Diversification of tenant needs is a broad topic. This morning pitch of the Collaborative Housing session showed all in attendance that trying to start a whole new housing industry from scratch is the definition of responding to tenant needs. Estonia started a major housing reform around 10 years ago. Estonia is a good example for many Eastern European countries on how to build up a housing sector movement. We learned from Andres Jaadia of the Estonian Union of Co-operative Housing Associations that little of the housing stock in Estonia is rental housing. Estonia privatized a large number of their dwellings after the fall of communism. A large number of less advantaged people are actually owners of their dwellings. They live in condominiums organized into housing associations. Almost 60% of the total population in Estonia belongs to such an association. “Social rental housing in Estonia currently represents only about 1% of the total housing stock in the country and the rental sector is small. About 96% of the dwelling stock is currently in private ownership.”
Outside of attending this session, I also had the privilege in March 2015 of visiting Eesti Korteriühistute Liit or the Estonian Union of Co-operative Housing Associations (EKÜL) in Talin. The organization acts as an umbrella trade group for co-operative housing associations throughout Estonia. Membership to the organization is voluntary but they represent over 1400 members currently on a local, national and international level. The membership base represents over 15% of the total housing stock in the country. EKÜL cooperates in partnership with state institutions, municipalities, universities, private companies and NGOs. Its goals are to progress and market the housing association effort and to advocate and share in legislation by being an active voice in the shaping of legislative policy on housing in Estonia. Another important part of their work is to provide training, consulting and collaboration with the management and administration structures of Estonian housing associations.
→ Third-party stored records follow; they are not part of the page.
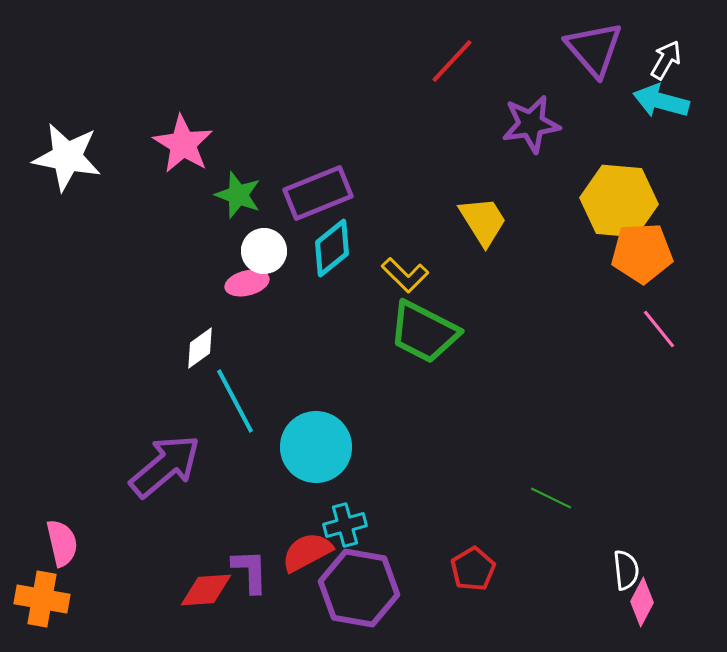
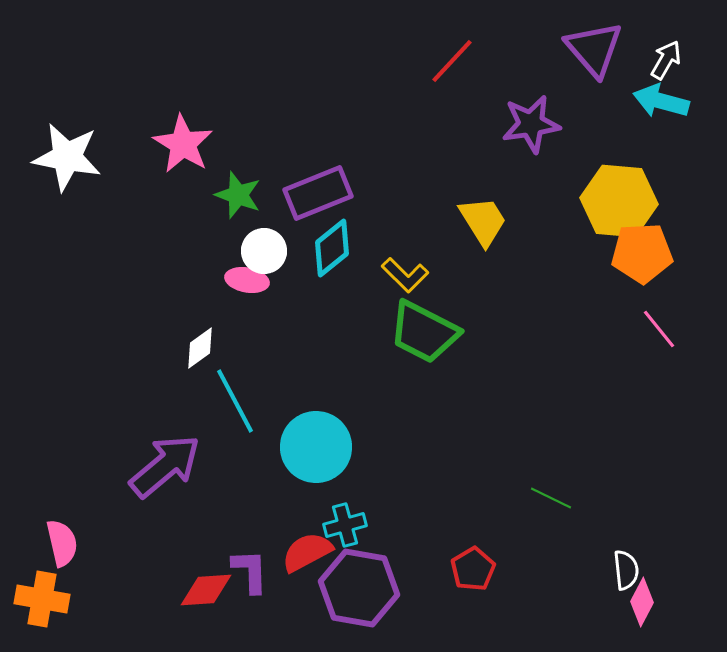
pink ellipse: moved 3 px up; rotated 24 degrees clockwise
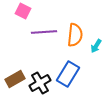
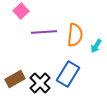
pink square: moved 2 px left; rotated 21 degrees clockwise
black cross: rotated 15 degrees counterclockwise
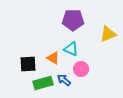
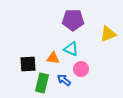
orange triangle: rotated 24 degrees counterclockwise
green rectangle: moved 1 px left; rotated 60 degrees counterclockwise
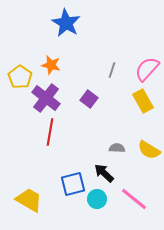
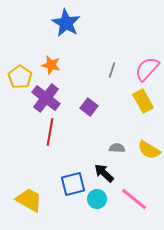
purple square: moved 8 px down
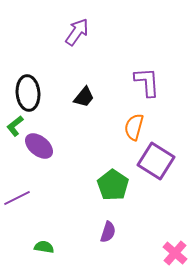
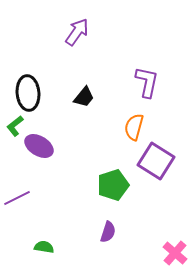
purple L-shape: rotated 16 degrees clockwise
purple ellipse: rotated 8 degrees counterclockwise
green pentagon: rotated 20 degrees clockwise
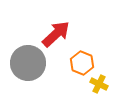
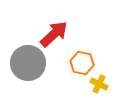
red arrow: moved 2 px left
orange hexagon: rotated 10 degrees counterclockwise
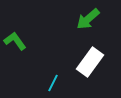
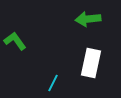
green arrow: rotated 35 degrees clockwise
white rectangle: moved 1 px right, 1 px down; rotated 24 degrees counterclockwise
There are 3 steps involved in the history of Estonia’s Housing Reform.
- Privatizing of Apartments- The communist government nationalized most of the land and the buildings in the 1940-1950 times. Owners were almost never compensated as the state controlled all the housing, construction and maintenance. In 1991, more than 65% of all the housing in the country belonged to the state.The transformation back to privatization grew from several causes. The privatization movement went hand and hand with the mindset of the population. Residents completely rejected the former collective behavior used in a communistic state. Instead, the people wanted individual solutions with the right for more responsibility and liberty. On top of the peoples will to control more of their rights, the state could not maintain the units and had failed in providing quality housing to the citizens. Lastly, the state wanted to return property back to owners that had experienced the injustice of a land seizure during the period of collectivization.
- Establishing of apartment associations: A need for a new structure to organize and manage the housing associations came about. This is how apartment associations came into existence. About 65% of Estonian population lives in apartment associations. Apartment associations are the most accepted way of management of residential buildings and cooperation. Each co-operative housing association is self-financing not-for-profit organization managing one multi-apartment building. A housing association can be as small as a few units or as big as a few thousand units depending on the size of the building or complex. In total there are 10,100 different associations active in Estonia today.
- Creation of an industry: To help professionalize and advocate on behalf of the housing industry, the Estonian Union of Co-Operative Housing Associations came into existence. The organization established in 1996 and its main office is in the capital city of Tallinn. All the members are co-operative housing associations or apartment associations established after the privatization reform of the 1990’s. All together, they represent 1400 members covering 56,000 units and work with many partners to advocate and train on behalf of the industry.
According to Anu Sarnet, the future of the housing sector in Estonia depends on the continued improvement of not only the housing stock but the continued improvement in management and technical expertise. The amount of new construction in Estonia will not make up for the number of residential units that will leave the housing market because they reach the end of their usability. That means Estonia as a country must continue to find creative ways to repair renovate and lengthen the existing buildings lifespans. In her estimates, the country will need to increase renovations by several times the current rate reaching upwards of 8,000 units a year.
Members must also improve their knowledge base. EKÜL created a series of trainings and seminars to help housing associations. The elements of the training system are short term training sessions, seminars and information days for the boards, bookkeepers and executive directors of housing associations all over Estonia. One example is recently the 37-hour trainings of renovation for representatives of housing associations in 7 towns all over Estonia. EKÜL also provided 120- hour supplementary training for executive directors of housing associations and issued diplomas. EKÜL organized training in the 5 biggest towns in Estonia.